Despite disagreeing with these thinkers, Helen Gurley Brown marched down New York City’s Fifth Avenue to celebrate the 50th anniversary of women’s suffrage in August 1970 and published articles written by prominent feminists as the 1970s unfolded.
Then, at the height of the AIDS crisis, Gurley Brown stepped in it. In early 1988, Cosmo ran an article that minimized the possibility of heterosexual transmission of HIV and made it sound as if straight women were immune from infection. Equally horrifying, the author, psychiatrist Dr. Robert E. Gould, was overtly racist. “Many men in Africa take their women in a brutal way,” he wrote, “so that some heterosexual activity regarded as normal by them would be close to rape by our standards.”
Oy. Readers were aghast, and Gurley Brown was roundly and deservedly criticized. Even Surgeon General C. Everett Koop weighed in, saying the article did “such a disservice” by suggesting that the risk of contracting the virus was low for heterosexual women. Hirshey reports that, inexplicably, the article was never retracted or corrected.
By this point, however, Helen was showing signs of dementia—she had periodical temper tantrums in public and was becoming less reliable and sharp—so Hearst Corporation brought in several new editors, albeit without firing Helen. She continued going into the office until shortly before her 2012 death. She had done paid work for 71 years.

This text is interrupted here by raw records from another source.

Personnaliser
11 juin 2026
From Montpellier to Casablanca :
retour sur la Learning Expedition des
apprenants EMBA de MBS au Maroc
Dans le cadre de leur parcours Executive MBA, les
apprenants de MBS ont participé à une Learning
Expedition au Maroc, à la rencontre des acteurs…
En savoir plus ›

Hirshey’s sources range from primary documents and in-person interviews with people who knew Gurley Brown, including Gloria Vanderbilt and Barbara Walters. Correspondence and recorded talks between her and friends such as Jacqueline Susann and Joan Rivers provide incisive, funny, and poignant anecdotes. These interviews give the book reportorial gravitas and intimacy. And although Hirshey had only a passing acquaintance with her subject—she had interviewed Gurley Brown decades earlier for an article about marriage proposals—she nonetheless manages to show Gurley Brown as a regular Jane who spoke openly about her nagging doubts.

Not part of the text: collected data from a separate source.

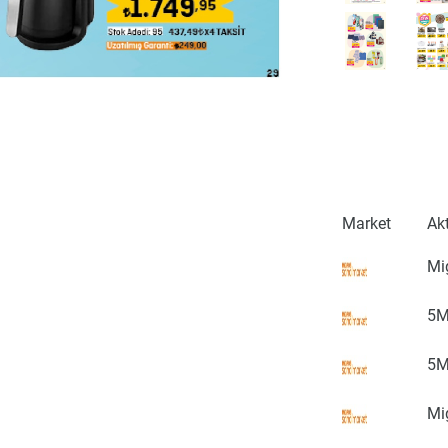
Market
Ak
Mi
5M
5M
Mi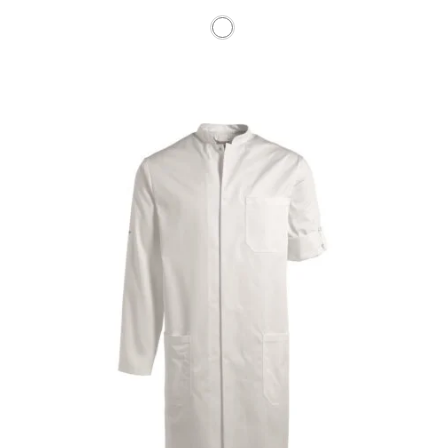
Dieses Produkt weist mehre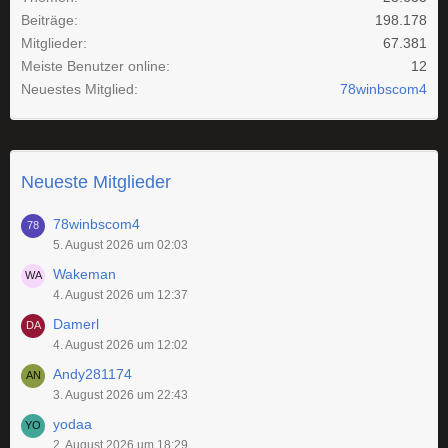
Beiträge
198.178
Mitglieder
67.381
Meiste Benutzer online
12
Neuestes Mitglied
78winbscom4
Neueste Mitglieder
78winbscom4
5. August 2026 um 02:03
Wakeman
4. August 2026 um 12:37
Damerl
4. August 2026 um 12:02
Andy281174
3. August 2026 um 22:43
yodaa
2. August 2026 um 18:29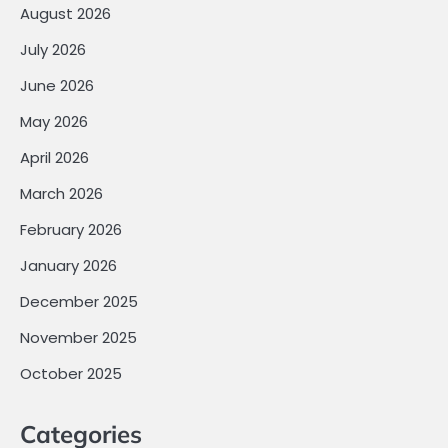
August 2026
July 2026
June 2026
May 2026
April 2026
March 2026
February 2026
January 2026
December 2025
November 2025
October 2025
Categories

Many readers will feel as if they can relate to Gurley Brown’s struggles and triumphs. Throughout the book, I felt sad for her, but also wished we’d met.
In fact, I closed the book wanting more; among other things, I wanted to better understand what it was like for her to move between near-poverty and the upper crust. Did she feel like an impostor? Did her lifelong conviction that she was not pretty enough or smart enough keep her from feeling connected to others? Did she ever feel truly secure?
Perhaps Gurley Brown’s self-doubts are what kept her from becoming arrogant or abusive to others; even those who hated Cosmopolitan or were frustrated by her racial and political blind spots admired her kindness. Similarly, these doubts did not prompt her to disguise her eccentricities—among them, pilfering from petty cash and always taking public transportation rather than cabs. Indeed, whatever GurleyBrown felt about her own appeal, Hirshey’s biography presents Helen Gurley Brown the woman as quirky, humble, and utterly fascinating.